Baş koymuşuz Cim bom senin yoluna
Sarı kirmizı rengine ölurum Cim bomum
Avrupa'da destan yazdı aslanlar
Fatih'in Aslanlarıyla kükresin Cim bomum, kükresin Cim bomum, kükresin Cim bomum...
Çocukluk yıllarımı hatırlayınca nedense hep bu tezahürat aklıma geliyor. Ülkece "annemizin liginde" mücadele edip, Avrupa'dan "şerefli" mağlubiyetler aldığımız dönemde bir güneş gibi ortaya çıkan Fatih Terim kurduğu"yepyeni" takımla Avrupalılara Sami Yen cehennemini yaşatırken, bizim de gururumuz oluyordu...
Perşembe gecesi çimleri yenilenmiş Ali Sami Yen'de Galatasaray'ı Lazio karşısına seyrederken birden kendimi "Fatih'in aslanlarıyla kükresin Cim Bomum" tezahuratını söyler buldum...

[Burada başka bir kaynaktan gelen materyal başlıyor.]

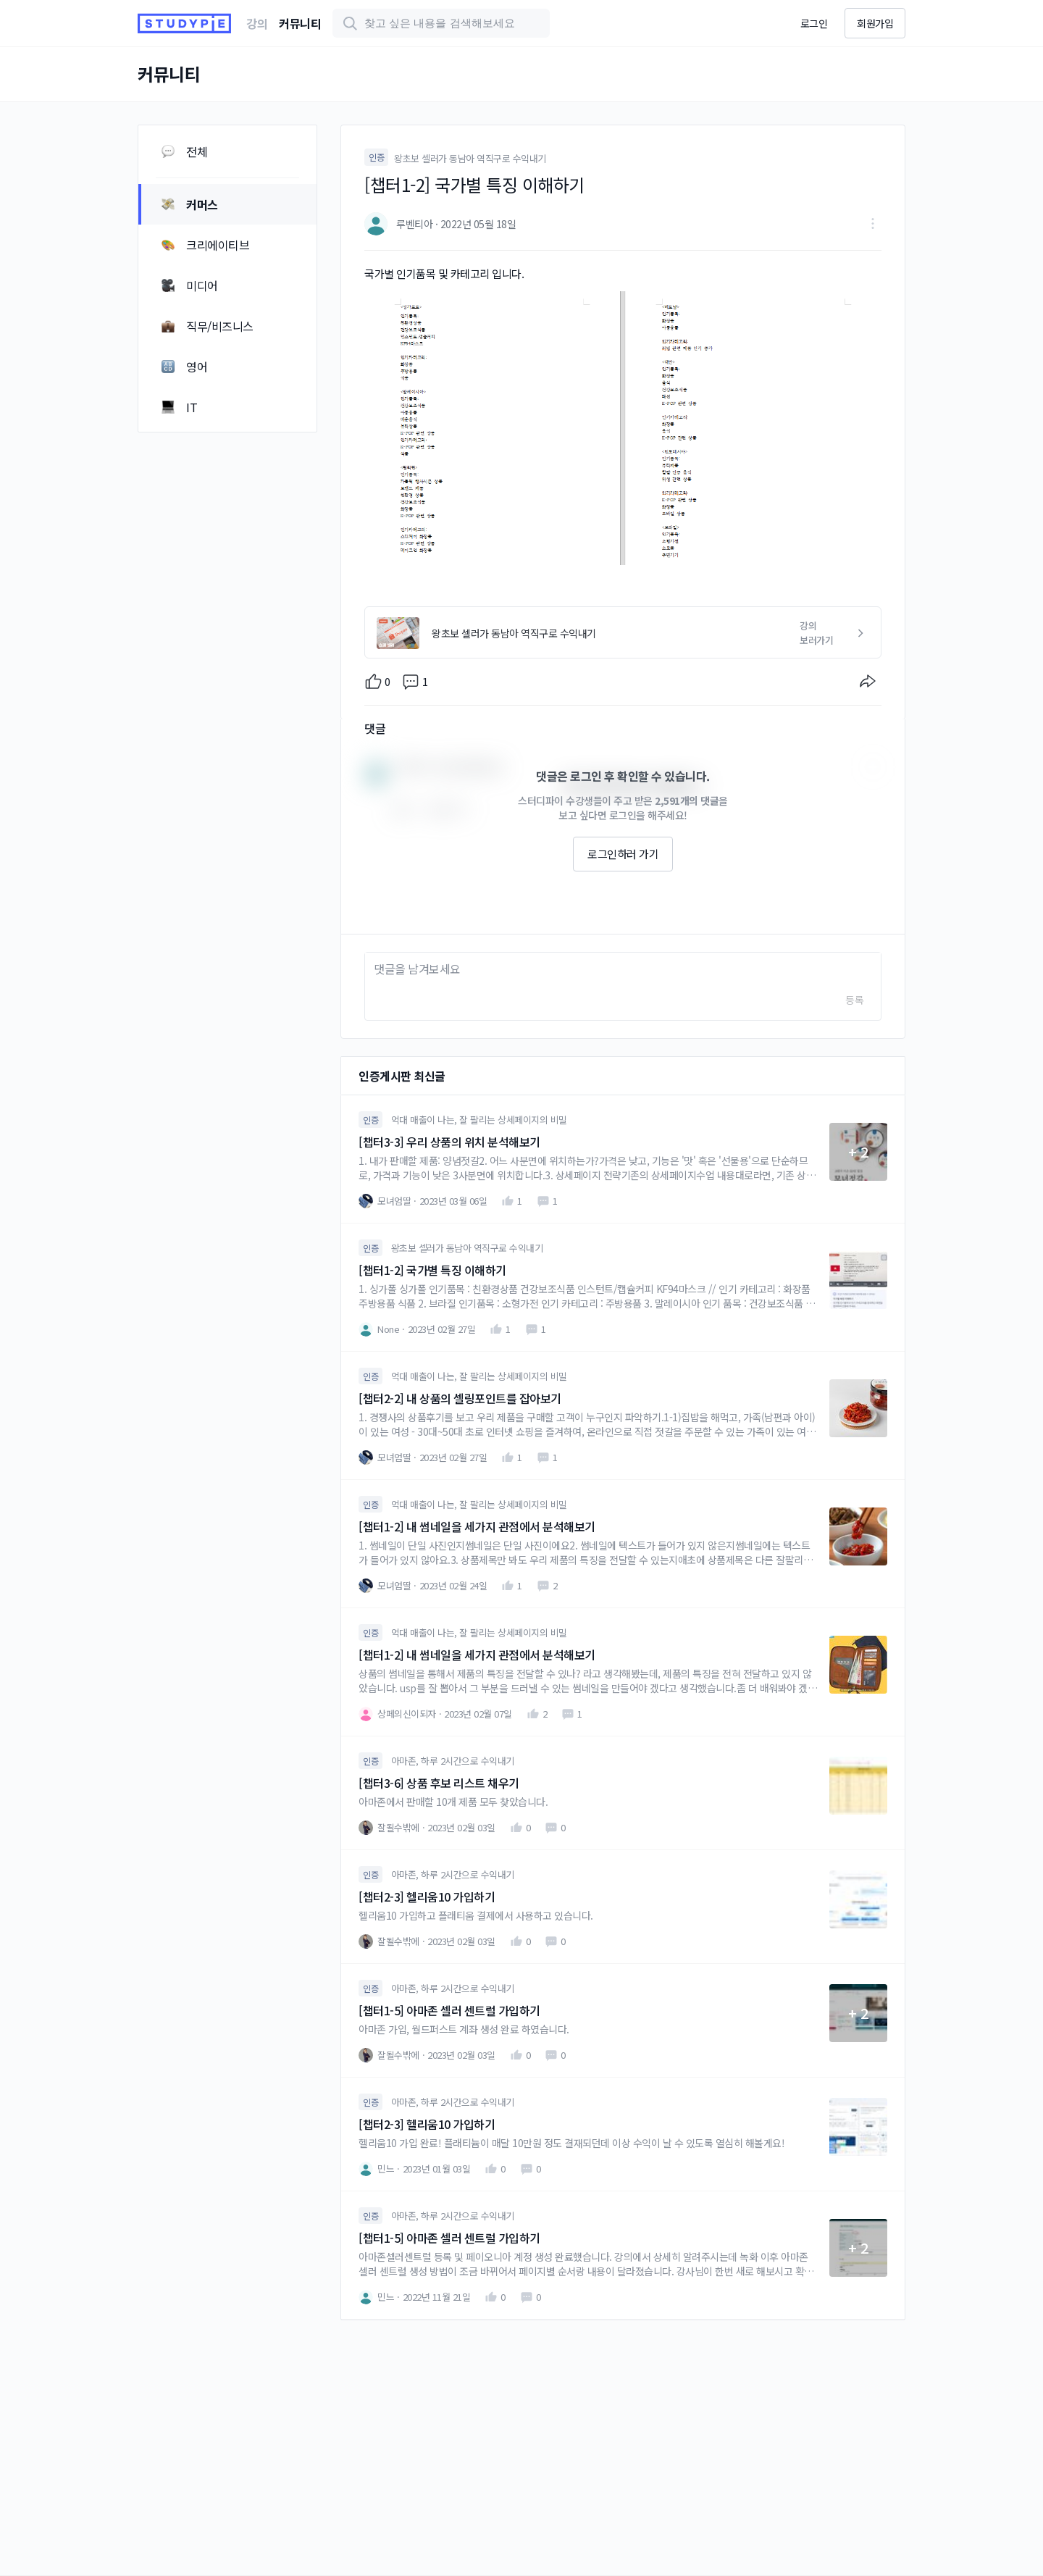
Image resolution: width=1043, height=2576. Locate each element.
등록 (854, 999)
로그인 (814, 23)
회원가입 (875, 23)
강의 (256, 23)
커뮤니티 (300, 23)
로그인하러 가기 (622, 853)
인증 (376, 157)
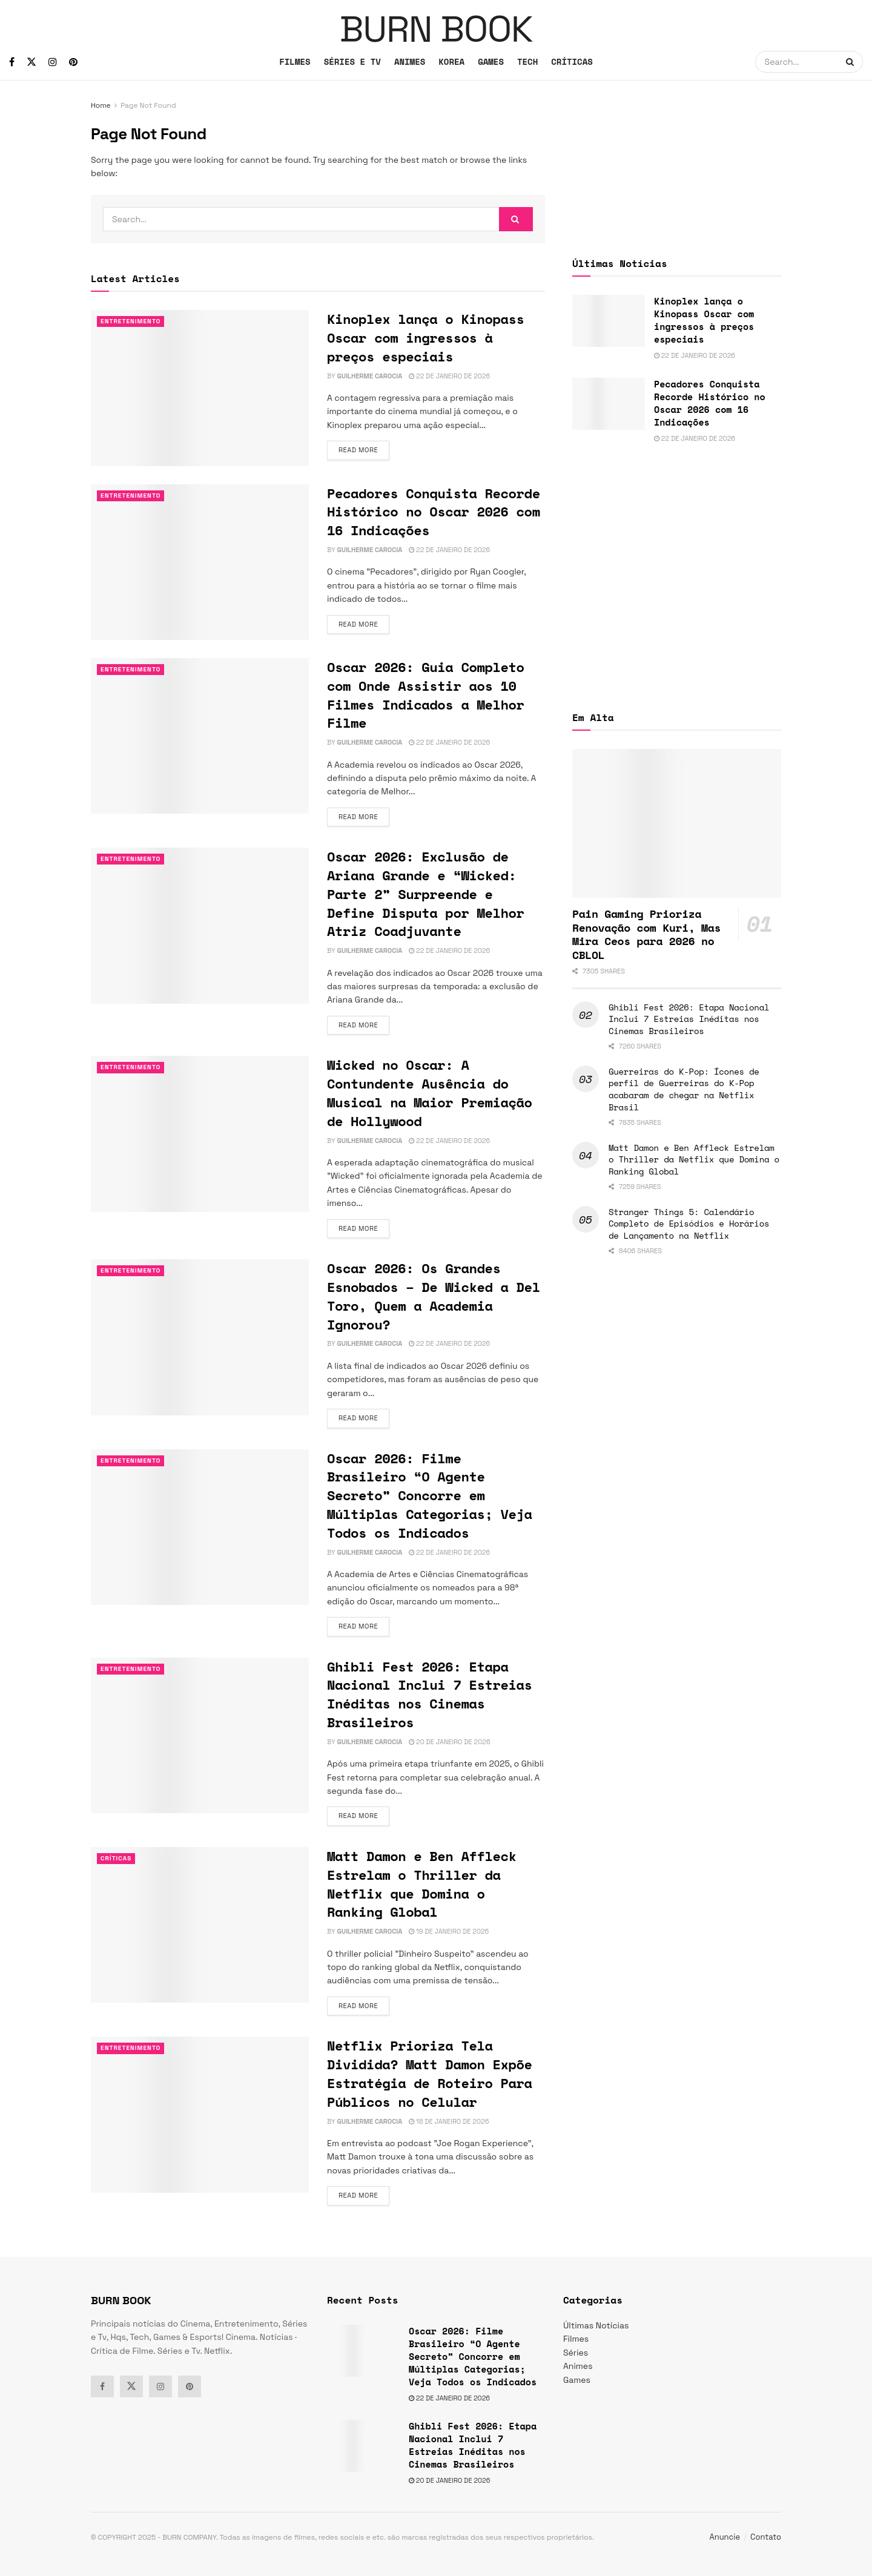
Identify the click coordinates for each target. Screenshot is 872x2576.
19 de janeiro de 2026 (449, 1931)
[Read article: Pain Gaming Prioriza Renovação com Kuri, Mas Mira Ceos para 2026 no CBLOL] (676, 823)
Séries (575, 2352)
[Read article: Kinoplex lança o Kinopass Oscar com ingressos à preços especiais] (200, 388)
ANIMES (409, 61)
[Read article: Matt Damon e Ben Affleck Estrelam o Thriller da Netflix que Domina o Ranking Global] (200, 1925)
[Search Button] (851, 62)
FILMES (294, 61)
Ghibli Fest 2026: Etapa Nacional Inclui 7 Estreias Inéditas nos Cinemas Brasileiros (429, 1694)
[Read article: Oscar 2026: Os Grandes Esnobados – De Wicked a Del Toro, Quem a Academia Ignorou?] (200, 1337)
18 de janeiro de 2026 (449, 2121)
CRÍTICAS (572, 61)
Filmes (576, 2338)
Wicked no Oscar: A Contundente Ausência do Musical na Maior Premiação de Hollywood (429, 1092)
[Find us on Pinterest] (73, 62)
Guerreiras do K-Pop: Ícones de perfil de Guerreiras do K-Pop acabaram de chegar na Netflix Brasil (684, 1089)
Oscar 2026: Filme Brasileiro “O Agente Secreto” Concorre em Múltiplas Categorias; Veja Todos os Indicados (429, 1495)
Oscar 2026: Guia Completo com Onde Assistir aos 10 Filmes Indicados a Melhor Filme (425, 695)
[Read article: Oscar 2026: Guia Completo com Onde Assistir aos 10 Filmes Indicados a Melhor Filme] (200, 736)
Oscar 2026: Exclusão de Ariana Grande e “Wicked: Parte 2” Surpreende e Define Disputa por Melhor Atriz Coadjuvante (425, 893)
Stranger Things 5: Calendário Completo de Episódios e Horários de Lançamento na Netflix (689, 1223)
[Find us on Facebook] (12, 62)
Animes (578, 2365)
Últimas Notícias (596, 2325)
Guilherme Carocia (369, 376)
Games (576, 2379)
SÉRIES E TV (352, 61)
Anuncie (725, 2537)
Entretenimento (133, 321)
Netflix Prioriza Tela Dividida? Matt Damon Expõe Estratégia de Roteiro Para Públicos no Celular (429, 2073)
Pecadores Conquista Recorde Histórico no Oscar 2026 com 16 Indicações (433, 512)
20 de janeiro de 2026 (449, 1742)
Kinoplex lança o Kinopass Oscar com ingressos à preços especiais (425, 337)
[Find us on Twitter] (31, 62)
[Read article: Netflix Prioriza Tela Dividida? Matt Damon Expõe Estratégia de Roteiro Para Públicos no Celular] (200, 2114)
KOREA (451, 61)
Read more (364, 449)
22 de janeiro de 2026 (449, 376)
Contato (765, 2537)
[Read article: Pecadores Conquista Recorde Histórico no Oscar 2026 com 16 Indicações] (200, 562)
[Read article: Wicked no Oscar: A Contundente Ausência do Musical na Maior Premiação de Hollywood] (200, 1133)
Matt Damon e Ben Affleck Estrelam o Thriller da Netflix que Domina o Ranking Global (422, 1884)
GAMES (491, 61)
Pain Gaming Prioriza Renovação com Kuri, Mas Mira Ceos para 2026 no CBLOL (646, 934)
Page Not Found (148, 105)
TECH (527, 61)
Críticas (117, 1858)
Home (101, 105)
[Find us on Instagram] (52, 62)
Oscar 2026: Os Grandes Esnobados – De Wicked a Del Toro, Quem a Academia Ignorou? (433, 1296)
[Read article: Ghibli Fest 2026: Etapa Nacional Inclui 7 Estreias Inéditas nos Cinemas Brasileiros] (200, 1735)
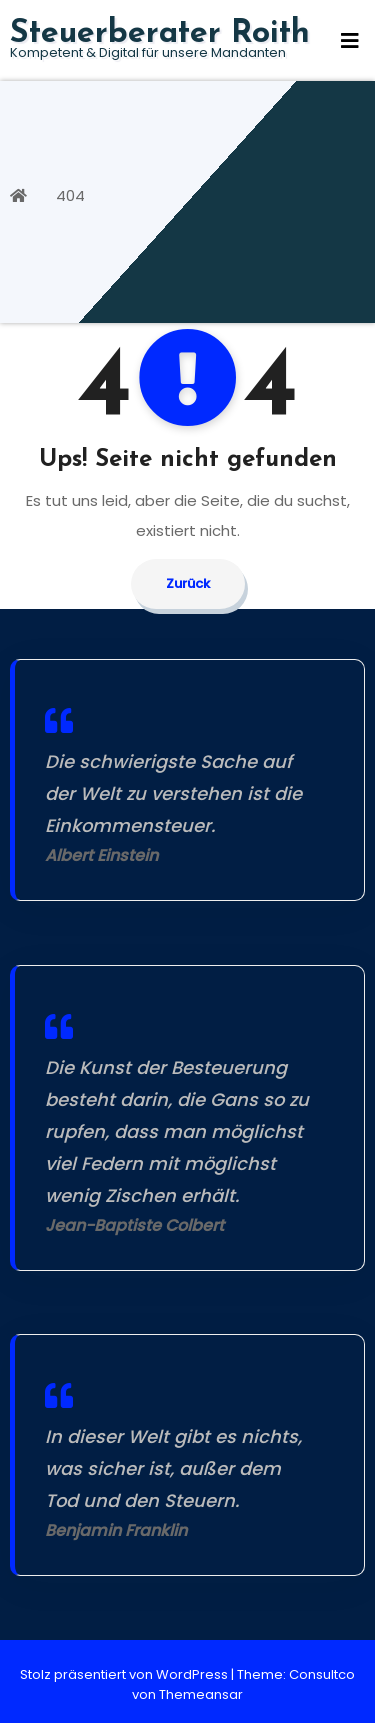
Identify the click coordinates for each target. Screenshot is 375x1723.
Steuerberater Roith (160, 34)
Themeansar (201, 1694)
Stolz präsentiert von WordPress (125, 1674)
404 (70, 195)
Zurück (188, 583)
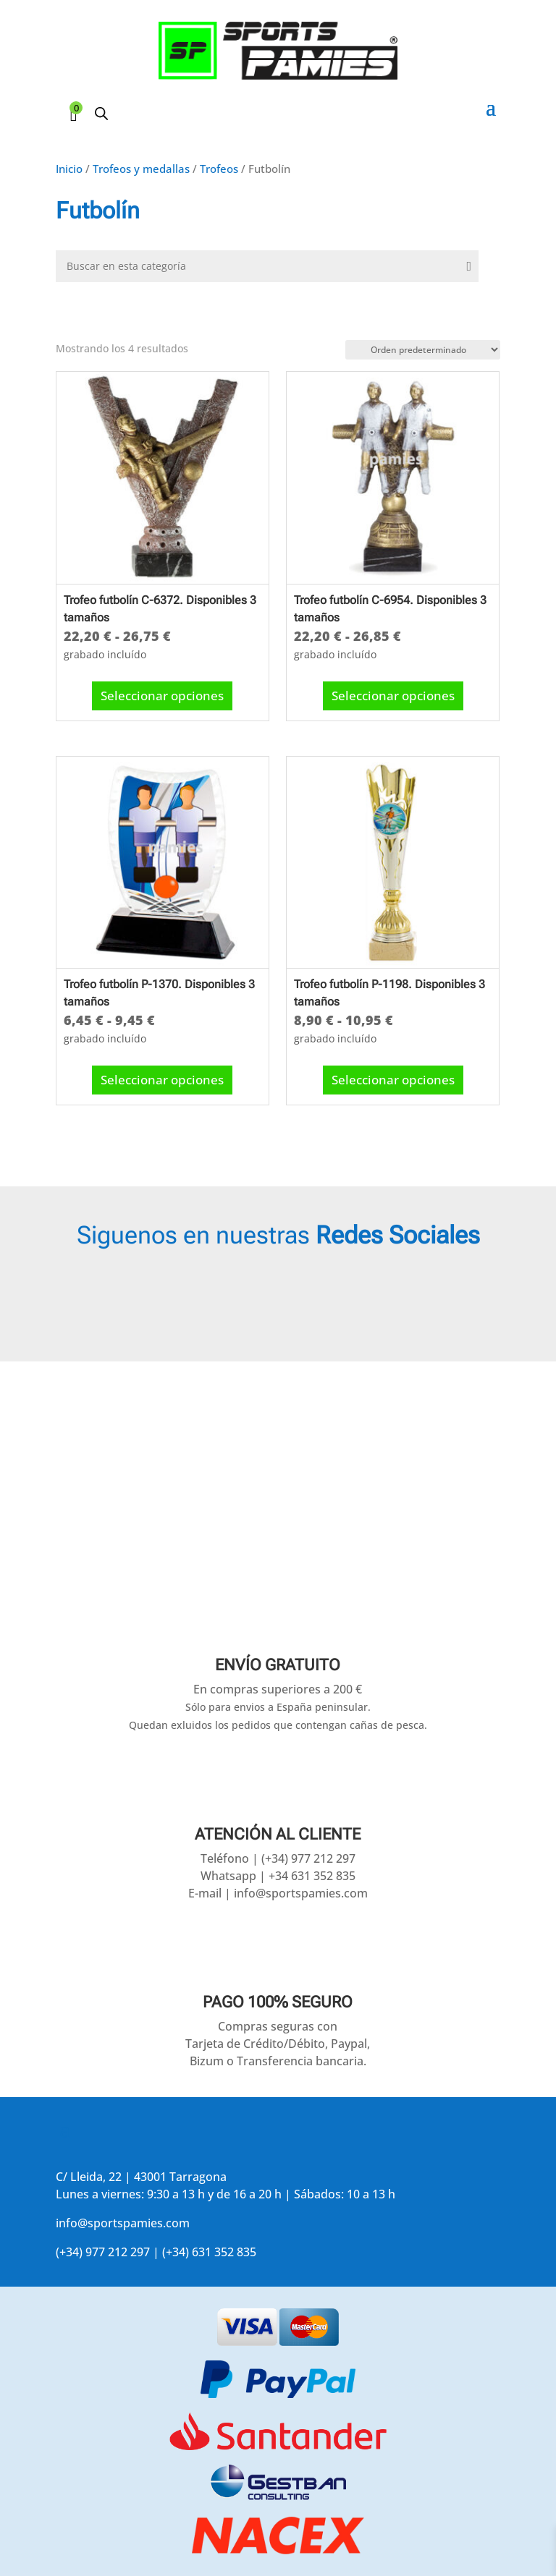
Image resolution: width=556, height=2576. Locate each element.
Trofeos (219, 168)
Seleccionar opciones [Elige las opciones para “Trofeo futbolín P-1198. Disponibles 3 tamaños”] (393, 1076)
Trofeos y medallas (141, 168)
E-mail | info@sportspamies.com (278, 1893)
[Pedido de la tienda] (422, 350)
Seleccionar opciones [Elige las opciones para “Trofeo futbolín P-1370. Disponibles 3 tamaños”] (162, 1076)
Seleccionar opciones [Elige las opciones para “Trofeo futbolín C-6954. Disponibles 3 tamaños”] (393, 691)
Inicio (69, 168)
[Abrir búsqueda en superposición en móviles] (101, 113)
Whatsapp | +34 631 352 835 (278, 1876)
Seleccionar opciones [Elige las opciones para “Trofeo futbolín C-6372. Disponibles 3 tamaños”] (162, 691)
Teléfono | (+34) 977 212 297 (278, 1858)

Pazar günü Trabzonspor karşısında özellikle ilk yarıda sergilediği oyunla gelecek adına ümitleri yeşertmişti genç aslanlar ve tecrübeli ve kalbur üstü oyunculardan kurulu Lazio karşısında da aynı azim ve coşkuyla başladılar maça. Deplasman ekibi de Galatasaray'ın önceki maçlarını analiz edip, savunma oyuncularına baskı yapıp, kapacağı toplarla soğuk bir duş aldırmayı planlıyordu ev sahibine ama Galatasaray savunmasında uzun bir aradan sonra Marcao vardı. Kerem'le yaşadığı talihsiz kavga sonrası Türkiye liginde 8 maç ceza almış, Randers maçında da sarı kart cezalı olunca kadroda yer bulamamıştı kendisine ama bu takımın değişmez dişlilerinden biriydi Brezilyalı. Marcao sola, Nelsson da sağa konuşlanınca, Galatasaray da o çok arzuladığı savunmadan paslarla oyun kurma işini başarıyla yürütüyordu. Sadece oyun kurmuyor, rakip ataklarda da zamanında müdahaleler ile arkadaşlarına da güven veriyordu.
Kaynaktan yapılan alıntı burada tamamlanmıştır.